[Recorded data]
-*-

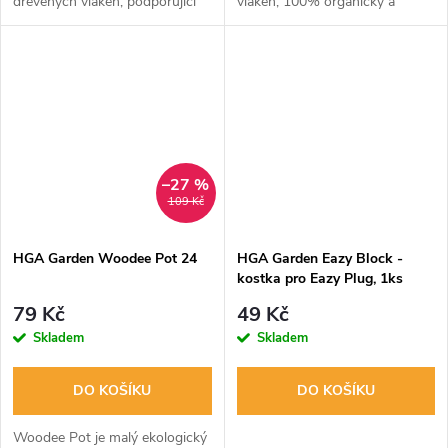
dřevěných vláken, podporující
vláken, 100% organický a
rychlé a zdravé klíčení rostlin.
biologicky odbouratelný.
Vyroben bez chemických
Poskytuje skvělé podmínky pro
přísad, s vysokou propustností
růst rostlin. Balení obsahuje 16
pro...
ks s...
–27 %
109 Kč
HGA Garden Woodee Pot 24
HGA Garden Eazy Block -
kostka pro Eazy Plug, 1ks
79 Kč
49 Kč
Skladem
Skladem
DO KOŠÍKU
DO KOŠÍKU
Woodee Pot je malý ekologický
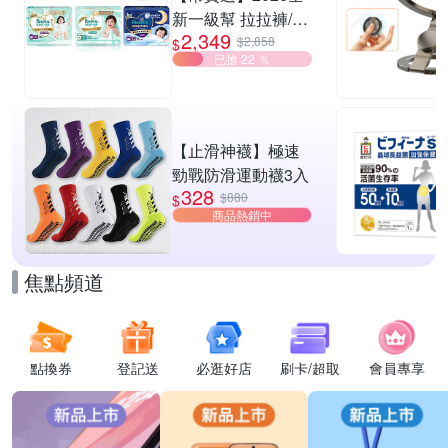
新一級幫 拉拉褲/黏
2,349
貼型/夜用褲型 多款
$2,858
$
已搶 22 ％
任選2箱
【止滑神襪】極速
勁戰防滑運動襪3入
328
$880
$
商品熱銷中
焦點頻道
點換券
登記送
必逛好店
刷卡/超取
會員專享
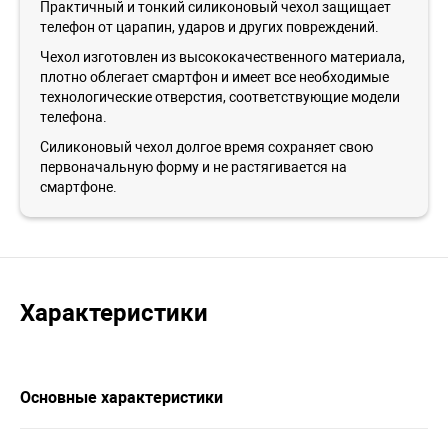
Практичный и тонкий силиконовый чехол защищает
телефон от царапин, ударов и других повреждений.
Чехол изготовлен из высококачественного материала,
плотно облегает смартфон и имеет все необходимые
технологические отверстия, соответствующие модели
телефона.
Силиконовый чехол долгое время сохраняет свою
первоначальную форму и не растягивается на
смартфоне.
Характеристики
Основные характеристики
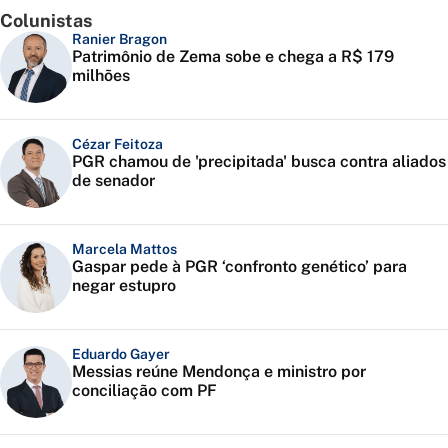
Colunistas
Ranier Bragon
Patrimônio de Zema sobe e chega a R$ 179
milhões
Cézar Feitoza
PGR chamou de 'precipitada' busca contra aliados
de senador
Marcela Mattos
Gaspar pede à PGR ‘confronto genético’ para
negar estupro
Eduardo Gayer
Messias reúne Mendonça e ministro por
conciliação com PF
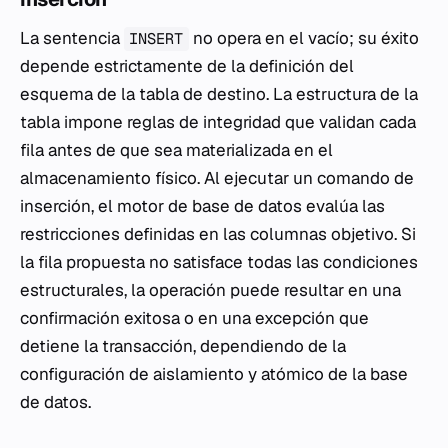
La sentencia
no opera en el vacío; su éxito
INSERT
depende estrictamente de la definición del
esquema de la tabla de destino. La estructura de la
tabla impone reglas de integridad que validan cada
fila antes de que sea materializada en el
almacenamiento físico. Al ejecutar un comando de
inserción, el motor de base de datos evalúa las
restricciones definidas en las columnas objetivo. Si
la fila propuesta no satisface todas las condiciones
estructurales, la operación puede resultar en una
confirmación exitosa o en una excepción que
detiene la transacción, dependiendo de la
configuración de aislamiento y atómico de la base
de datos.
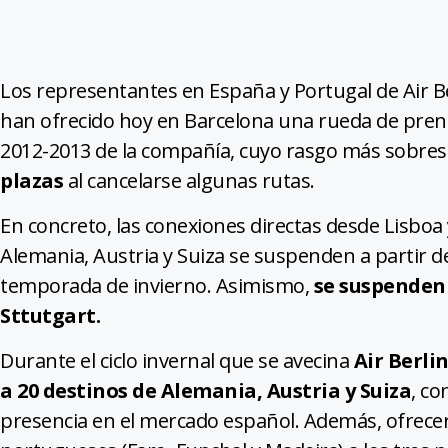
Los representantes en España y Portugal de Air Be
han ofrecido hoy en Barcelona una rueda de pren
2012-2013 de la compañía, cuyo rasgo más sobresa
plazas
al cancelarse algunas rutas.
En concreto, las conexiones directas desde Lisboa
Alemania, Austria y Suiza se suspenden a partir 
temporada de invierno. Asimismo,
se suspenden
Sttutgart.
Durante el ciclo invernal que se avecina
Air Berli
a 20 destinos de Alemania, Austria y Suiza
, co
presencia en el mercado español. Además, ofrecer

-*-

WHAT IS EXPECTED -> Hand back the data exactly as it appears, with all pictures cut.

EXPECTED ANSWER ->
dřevěných vláken, podporující
vláken, 100% organický a
rychlé a zdravé klíčení rostlin.
biologicky odbouratelný.
Vyroben bez chemických
Poskytuje skvělé podmínky pro
přísad, s vysokou propustností
růst rostlin. Balení obsahuje 16
pro...
ks s...
–27 %
109 Kč
HGA Garden Woodee Pot 24
HGA Garden Eazy Block -
kostka pro Eazy Plug, 1ks
79 Kč
49 Kč
Skladem
Skladem
DO KOŠÍKU
DO KOŠÍKU
Woodee Pot je malý ekologický
新一級幫 拉拉褲/黏
2,349
貼型/夜用褲型 多款
$2,858
$
已搶 22 ％
任選2箱
【止滑神襪】極速
勁戰防滑運動襪3入
328
$880
$
商品熱銷中
焦點頻道
點換券
登記送
必逛好店
刷卡/超取
會員專享
Практичный и тонкий силиконовый чехол защищает
телефон от царапин, ударов и других повреждений.
Чехол изготовлен из высококачественного материала,
плотно облегает смартфон и имеет все необходимые
технологические отверстия, соответствующие модели
телефона.
Силиконовый чехол долгое время сохраняет свою
первоначальную форму и не растягивается на
смартфоне.
Характеристики
Основные характеристики
Colunistas
Ranier Bragon
Patrimônio de Zema sobe e chega a R$ 179
milhões
Cézar Feitoza
PGR chamou de 'precipitada' busca contra aliados
de senador
Marcela Mattos
Gaspar pede à PGR ‘confronto genético’ para
negar estupro
Eduardo Gayer
Messias reúne Mendonça e ministro por
conciliação com PF
La sentencia
no opera en el vacío; su éxito
INSERT
depende estrictamente de la definición del
esquema de la tabla de destino. La estructura de la
tabla impone reglas de integridad que validan cada
fila antes de que sea materializada en el
almacenamiento físico. Al ejecutar un comando de
inserción, el motor de base de datos evalúa las
restricciones definidas en las columnas objetivo. Si
la fila propuesta no satisface todas las condiciones
estructurales, la operación puede resultar en una
confirmación exitosa o en una excepción que
detiene la transacción, dependiendo de la
configuración de aislamiento y atómico de la base
de datos.
Los representantes en España y Portugal de Air Be
han ofrecido hoy en Barcelona una rueda de pren
2012-2013 de la compañía, cuyo rasgo más sobresa
plazas
al cancelarse algunas rutas.
En concreto, las conexiones directas desde Lisboa
Alemania, Austria y Suiza se suspenden a partir 
temporada de invierno. Asimismo,
se suspenden
Sttutgart.
Durante el ciclo invernal que se avecina
Air Berli
a 20 destinos de Alemania, Austria y Suiza
, co
presencia en el mercado español. Además, ofrecer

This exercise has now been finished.